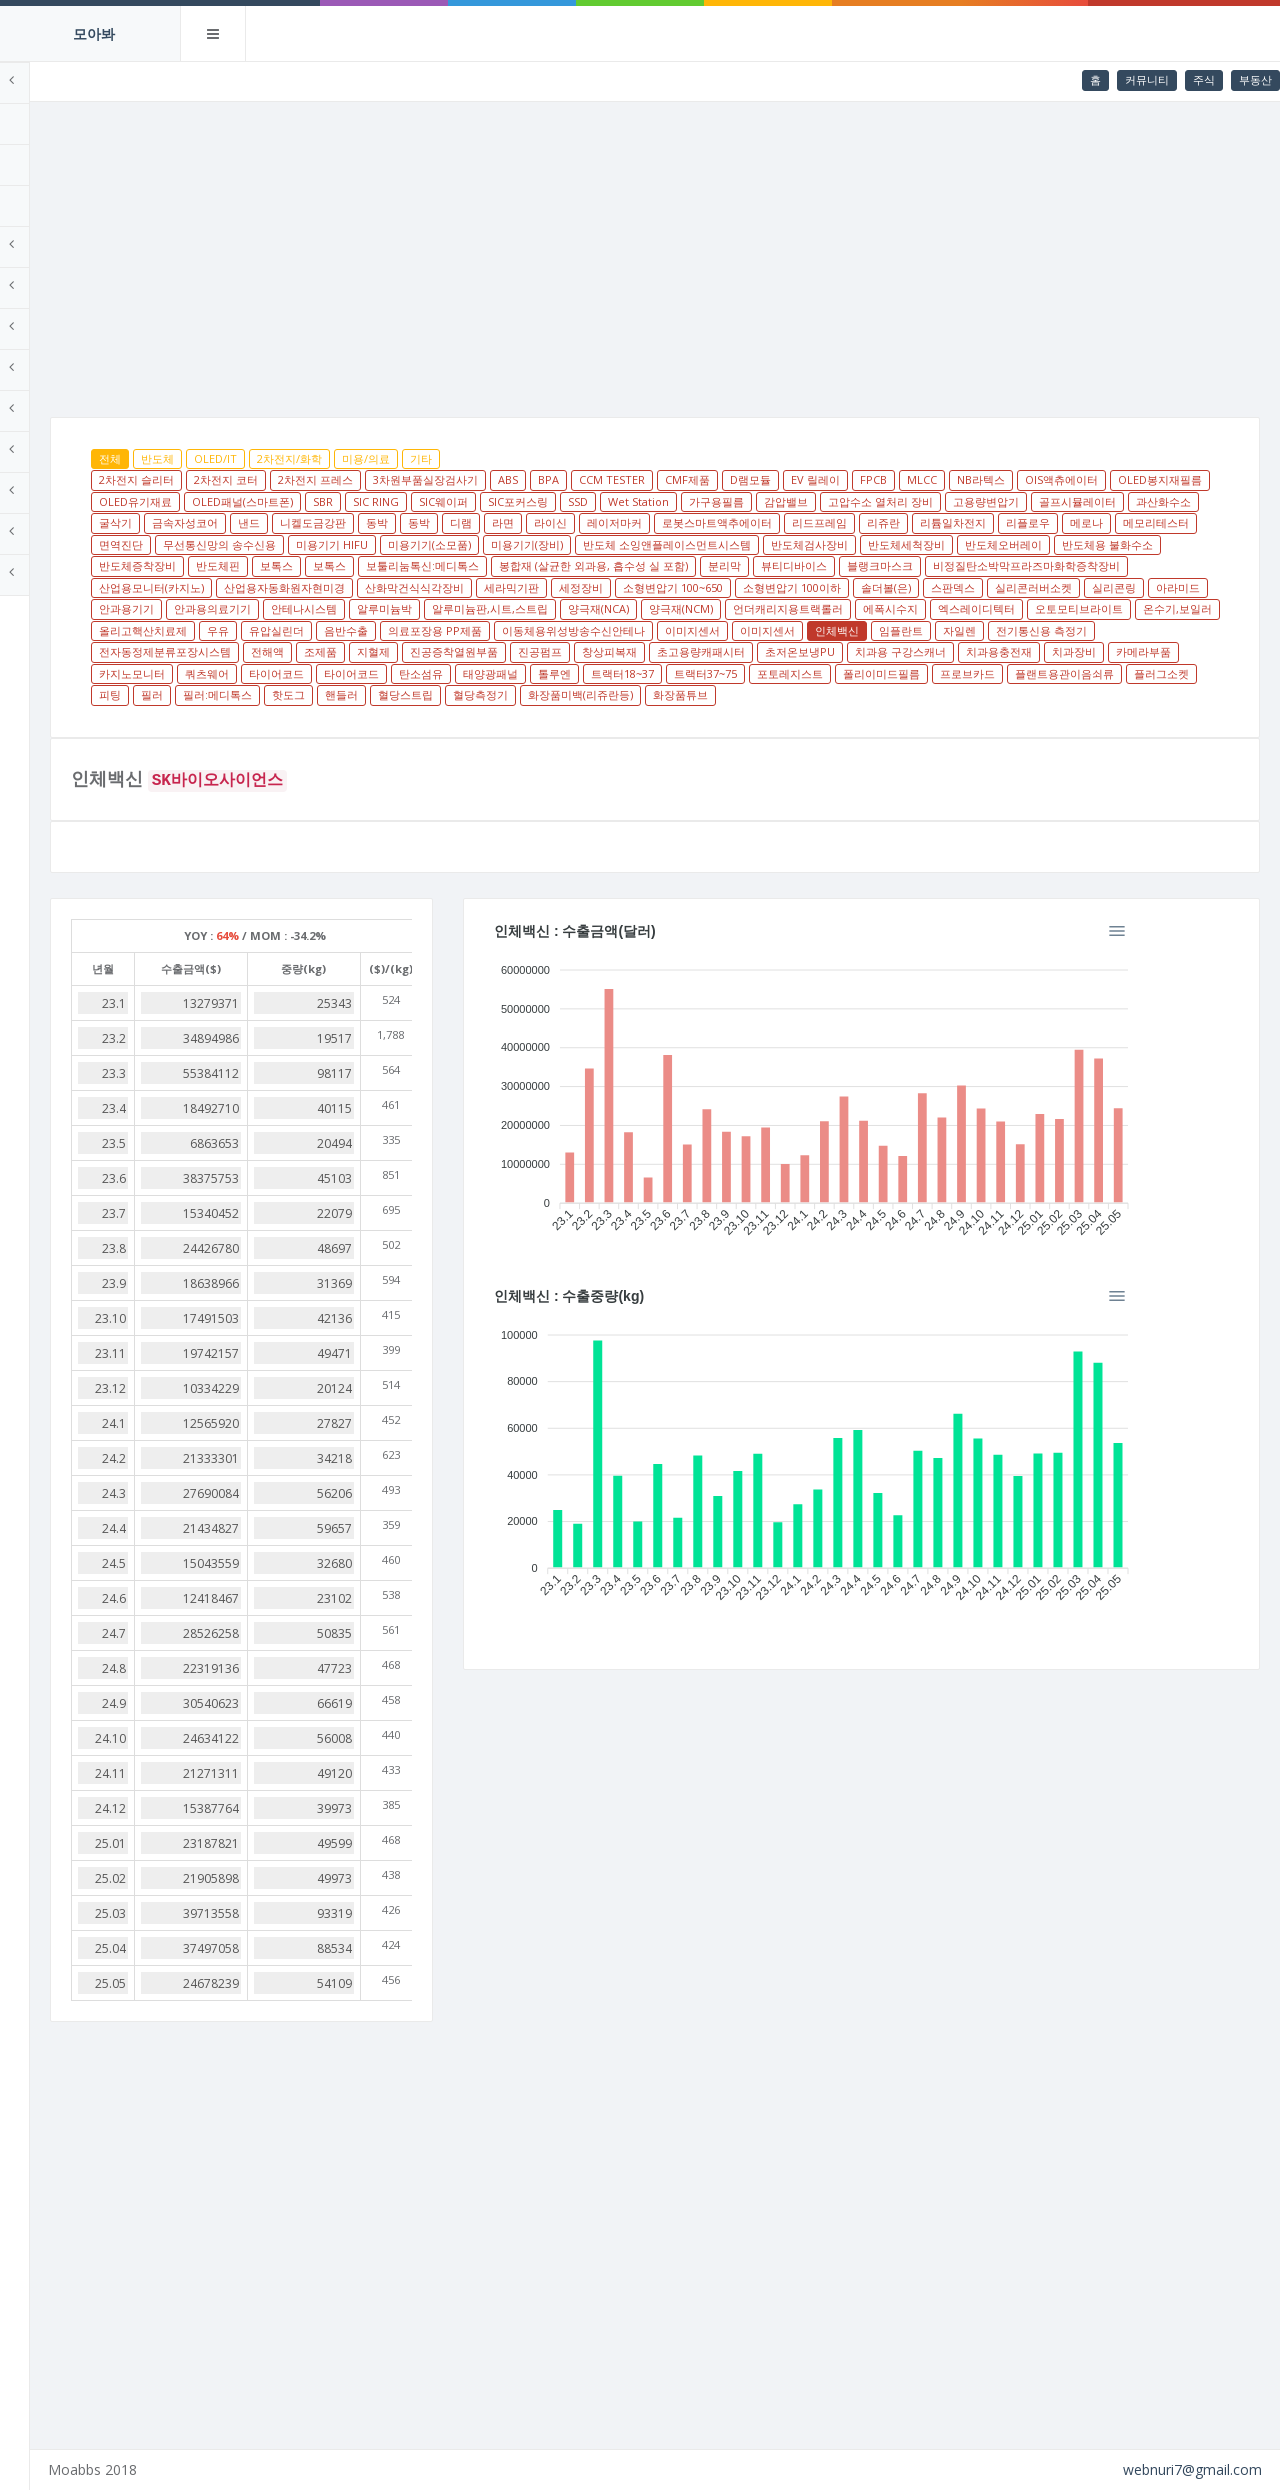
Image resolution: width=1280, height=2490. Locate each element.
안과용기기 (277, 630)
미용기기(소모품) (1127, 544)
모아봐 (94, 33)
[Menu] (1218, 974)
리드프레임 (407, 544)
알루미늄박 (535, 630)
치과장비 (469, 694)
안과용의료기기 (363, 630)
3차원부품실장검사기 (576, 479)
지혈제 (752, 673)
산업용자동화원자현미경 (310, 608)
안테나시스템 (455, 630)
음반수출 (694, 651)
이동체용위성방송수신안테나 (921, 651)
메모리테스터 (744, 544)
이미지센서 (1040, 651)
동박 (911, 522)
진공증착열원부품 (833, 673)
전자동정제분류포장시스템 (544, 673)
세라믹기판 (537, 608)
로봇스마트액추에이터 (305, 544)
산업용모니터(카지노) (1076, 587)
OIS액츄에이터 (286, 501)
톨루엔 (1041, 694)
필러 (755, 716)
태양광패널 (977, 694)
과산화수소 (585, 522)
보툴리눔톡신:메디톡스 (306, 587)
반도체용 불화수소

---

Your assignment. Would you retype every record above exactly, leaving out the pictures?

Your response.
Image resolution: width=1280, height=2490. Locate each element.
안과용기기 (277, 630)
미용기기(소모품) (1127, 544)
모아봐 (94, 33)
[Menu] (1218, 974)
리드프레임 (407, 544)
알루미늄박 (535, 630)
치과장비 (469, 694)
안과용의료기기 (363, 630)
3차원부품실장검사기 (576, 479)
지혈제 (752, 673)
산업용자동화원자현미경 (310, 608)
안테나시스템 (455, 630)
음반수출 (694, 651)
이동체용위성방송수신안테나 (921, 651)
메모리테스터 (744, 544)
이미지센서 (1040, 651)
동박 (911, 522)
진공증착열원부품 (833, 673)
전자동정제분류포장시스템 (544, 673)
세라믹기판 (537, 608)
로봇스마트액추에이터 (305, 544)
산업용모니터(카지노) (1076, 587)
OIS액츄에이터 (286, 501)
톨루엔 (1041, 694)
필러 (755, 716)
태양광패널 (977, 694)
과산화수소 (585, 522)
보툴리눔톡신:메디톡스 (306, 587)
반도체용 불화수소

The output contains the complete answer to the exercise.